MLflow uses the standard OTLP Exporter for exporting traces to OpenTelemetry Collector instances. Thereby, you can use all of the configurations supported by OpenTelemetry. The following example configures the OTLP Exporter to use HTTP protocol instead of the default gRPC and sets custom headers:

export OTEL_EXPORTER_OTLP_TRACES_ENDPOINT="http://localhost:4317/v1/traces"
export OTEL_EXPORTER_OTLP_TRACES_PROTOCOL="http/protobuf"
export OTEL_EXPORTER_OTLP_TRACES_HEADERS="api_key=12345"
warning

MLflow only exports traces to a single destination. When the OTEL_EXPORTER_OTLP_ENDPOINT environment variable is configured, MLflow will not export traces to the MLflow Tracking Server and you will not see traces in the MLflow UI.

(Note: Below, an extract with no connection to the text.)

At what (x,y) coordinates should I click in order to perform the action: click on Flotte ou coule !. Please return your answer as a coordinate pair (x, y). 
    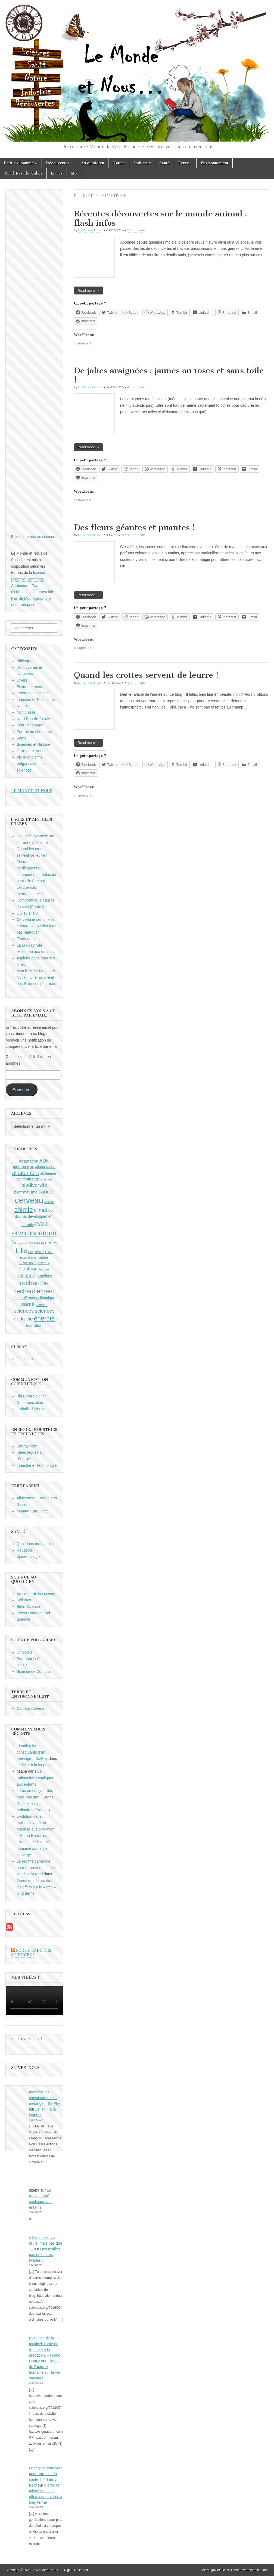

Similarly, if you deploy the model to the Databricks Model Serving with tracing enabled, using the OpenTelemetry Collector will result in traces not being recorded in the Inference Table.

Self-host Tracking Server

You can keep using the MLflow tracking server to store production traces. However, tracking server is optimized for offline experience and generally not suitable for handling the hyper scale traffic. Thereby, we recommend using the other two options for production monitoring use case.

If you choose to keep using the tracking server in production, we strongly recommend using SQL-based tracking server on top of a scalable database and artifact storage, as it will be a key factor for write and query performance. Refer to the tracking server setup guide for more details. In addition, tracking server by default uses infinite retention date for trace data, hence it is recommended to set up periodic deletion job using the SDK or REST API.